Not everything that we are used to thinking as a healthy morning habit is quite so. We consider it important for you to know a few things about breakfast.
Your breakfast is what gives you energy for the whole day. If it is really healthy, of course. Skipping your morning meal is a serious mistake, as it can lead to various illnesses.
Just make sure what you eat is good for you. Our investigation of popular myths will help you.
Granola is Incredibly Healthy, Right?
Certainly. In theory. However, ready-to-use granola contains sugar and saturated fat, which are not what you would expect from it.

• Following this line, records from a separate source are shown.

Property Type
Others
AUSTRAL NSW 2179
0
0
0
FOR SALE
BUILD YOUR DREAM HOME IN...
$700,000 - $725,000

Still, there is nothing to worry about, because you can easily make granola at home. Just mix in cereals, nuts, coconut flakes, cinnamon, and honey and bake it all until golden.
Fat-Free is Better
This is a myth. Low-fat dairy foods compensate for their lack of fats with additives to retain the taste and flavor of whole-grain products.
Also, low-fat dairy products adversely affect metabolic processes. Choose foods high in fat and low in sugar; they will not only do no harm your body, but they will also help you stay full longer.

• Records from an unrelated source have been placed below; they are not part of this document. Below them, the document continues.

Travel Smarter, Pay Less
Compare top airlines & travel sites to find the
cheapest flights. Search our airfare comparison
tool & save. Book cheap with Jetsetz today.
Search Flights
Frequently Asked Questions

If you are still hungry after breakfast, it is best to include some protein-rich foods in your breakfast. Eggs, for example, can be cooked in many different ways.
If eggs aren’t for you, go for whole-grain carbohydrates, as they’ll fill you up better for longer. Adding some Greek yogurt won’t hurt either – it’s also a source of protein.

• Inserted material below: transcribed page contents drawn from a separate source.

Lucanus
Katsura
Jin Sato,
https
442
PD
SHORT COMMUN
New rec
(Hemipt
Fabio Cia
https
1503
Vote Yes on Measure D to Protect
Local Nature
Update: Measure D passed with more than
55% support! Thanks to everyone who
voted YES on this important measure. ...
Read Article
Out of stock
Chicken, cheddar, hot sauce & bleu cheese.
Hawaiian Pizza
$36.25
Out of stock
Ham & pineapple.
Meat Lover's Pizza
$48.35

Egg Whites Instead of Whole Eggs
Quite a typical case: egg whites are low in fat and therefore low in calories, while all the healthy things are contained in the yolks, such as iron, vitamin B and vitamin D.
However, the fat of the yolk gave rise to a myth that it affects blood cholesterol levels, which it doesn’t according to recent studies. Feel free to have a full omelet for breakfast.
A glass of orange juice looks very healthy until you find out how many oranges it takes to prepare it. Juices are usually full of sugar, so it’s best to eat real fruit. This will give you an increase in vitamins and fiber.
You can also try making the juice yourself. Green apples, carrots, celery, and ginger are a good combination.
Most breakfast bars are full of sugar and saturated fat, although they do not contain protein.
If you don’t have time to prepare your breakfast, think about it the night before. Making a nut and berry cereal won’t take long, and your body will thank you in the morning.